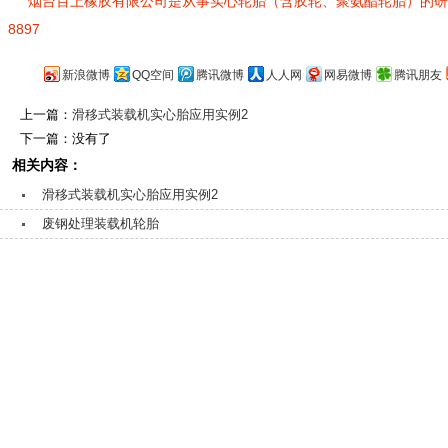
烟台百上橡胶有限公司是从事实心轮胎（含胶轮、聚氨酯轮胎）的研发、
8897
新浪微博
QQ空间
腾讯微博
人人网
网易微博
腾讯朋友
上一篇：
滑移式装载机实心胎应用实例2
下一篇：没有了
相关内容：
滑移式装载机实心胎应用实例2
废钢处理装载机轮胎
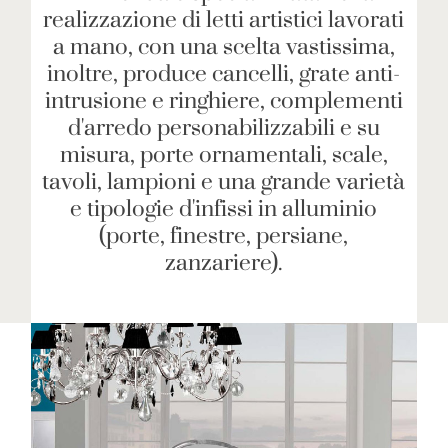
realizzazione di letti artistici lavorati
a mano, con una scelta vastissima,
inoltre, produce cancelli, grate anti-
intrusione e ringhiere, complementi
d'arredo personabilizzabili e su
misura, porte ornamentali, scale,
tavoli, lampioni e una grande varietà
e tipologie d'infissi in alluminio
(porte, finestre, persiane,
zanzariere).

* _WORK REQUIRED_
Work out how many lines in the records include "porte". Only the number should be given.

* _ANSWER SPACE_
2